Wednesday, September 17, 2003

David Frum, Sophist

With startling alacrity the attack dogs on the Right have begun stretching and spinning and nipping and tucking the facts about Wesley Clark. Exhibit A: David Frum in the National Review Online.
One hates to pick nits--or pick on nitwits--but I can’t resist noting that his piece is titled “Wesley Who?” The suggestion, I suppose, is that Clark is unknown. (The suggestion, of course, is snide; the Right is nothing these days if not snide. It’s what passes for humor at the country club, I suppose) Why this is supposed to count as a dialectical coup, I’m not sure. Perhaps we can anticipate future Frumian screeds titled “Oh Yeah?” “I Know You Are, What Am I?” and “Says Who?” Lacking any criticisms, one guesses, he couldn’t resist getting in a kind of schoolyard dig. Perhaps he should have title the piece: “Sure, Your Guy is Better Than Our Guy In Every Identifiable Way, But We’re Still Going to Win, Nya, Nya, Nay.”

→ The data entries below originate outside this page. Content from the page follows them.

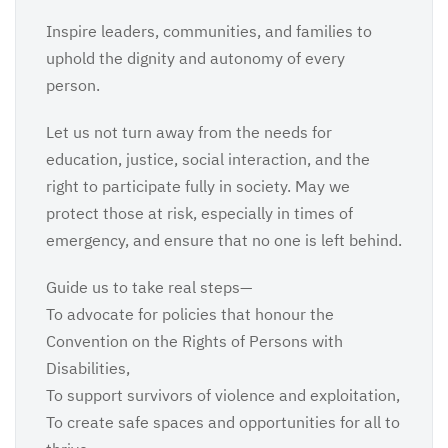
Inspire leaders, communities, and families to
uphold the dignity and autonomy of every
person.
Let us not turn away from the needs for
education, justice, social interaction, and the
right to participate fully in society. May we
protect those at risk, especially in times of
emergency, and ensure that no one is left behind.
Guide us to take real steps—
To advocate for policies that honour the
Convention on the Rights of Persons with
Disabilities,
To support survivors of violence and exploitation,
To create safe spaces and opportunities for all to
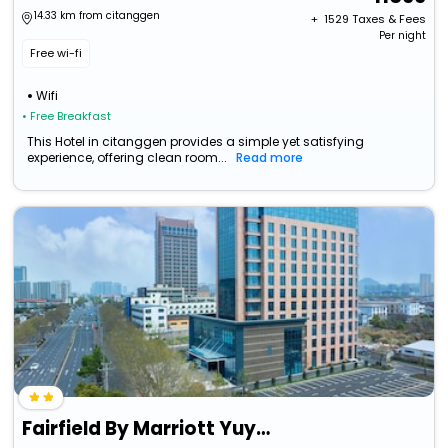
14.33 km from citanggen
+ ₹
1529
Taxes & Fees
Per night
Free wi-fi
Wifi
• Free Breakfast
This Hotel in citanggen provides a simple yet satisfying
experience, offering clean room...
Read more
Fairfield By Marriott Yuyao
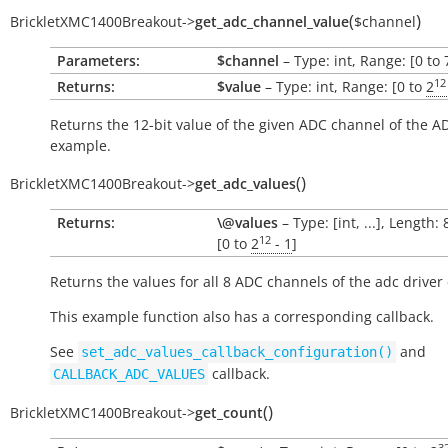
(
)
BrickletXMC1400Breakout
->
get_adc_channel_value
$channel
Parameters:
$channel
– Type: int, Range: [0 to 
12
Returns:
$value
– Type: int, Range: [0 to
2
Returns the 12-bit value of the given ADC channel of the A
example.
(
)
BrickletXMC1400Breakout
->
get_adc_values
Returns:
\@values
– Type: [int, ...], Length:
12
[0 to
2
- 1
]
Returns the values for all 8 ADC channels of the adc driver
This example function also has a corresponding callback.
See
and
set_adc_values_callback_configuration()
callback.
CALLBACK_ADC_VALUES
(
)
BrickletXMC1400Breakout
->
get_count
3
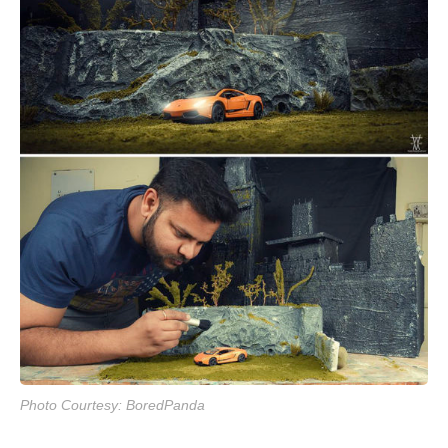
Photo Courtesy: BoredPanda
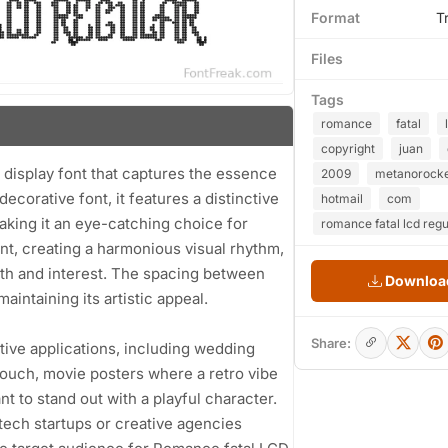
Format
T
Files
Tags
romance
fatal
copyright
juan
display font that captures the essence
2009
metanorock
 decorative font, it features a distinctive
hotmail
com
aking it an eye-catching choice for
romance fatal lcd regu
nt, creating a harmonious visual rhythm,
pth and interest. The spacing between
Download
aintaining its artistic appeal.
Share:
eative applications, including wedding
touch, movie posters where a retro vibe
 to stand out with a playful character.
r tech startups or creative agencies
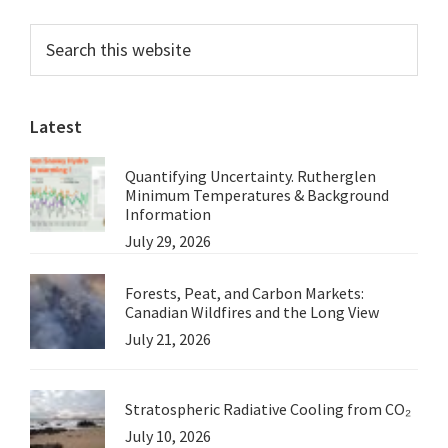
Cameras
Primary
Search
this
Sidebar
website
Latest
Quantifying Uncertainty. Rutherglen
Minimum Temperatures & Background
Information
July 29, 2026
Forests, Peat, and Carbon Markets:
Canadian Wildfires and the Long View
July 21, 2026
Stratospheric Radiative Cooling from CO₂
July 10, 2026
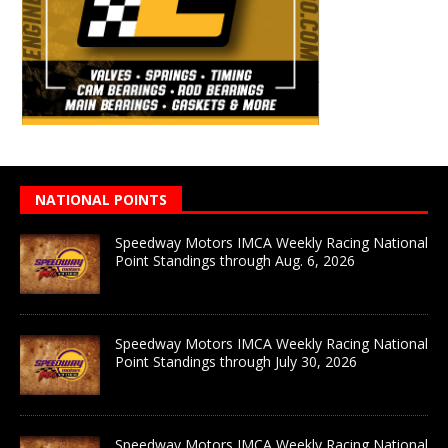
NATIONAL POINTS
Speedway Motors IMCA Weekly Racing National
Point Standings through Aug. 6, 2026
Speedway Motors IMCA Weekly Racing National
Point Standings through July 30, 2026
Speedway Motors IMCA Weekly Racing National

Frum starts off with what could be a classic of Right-wing sophistry, if it didn’t face such stiff competition:
“Democrats think they can inoculate themselves from the charge of being weak on national security by hiring a general to express their weakness for them. It’s an old antiwar fantasy. Back in the 1930s, the U.S. Communist Party recruited a former Marine Corps general, Smedley Butler, to give speeches on the eve of World War II denouncing military preparedness as a capitalist racket. The idea was that by persuading an individual man of valor to propound shameful views , those views would somehow become less shameful. It didn’t work then. I doubt it will work now.”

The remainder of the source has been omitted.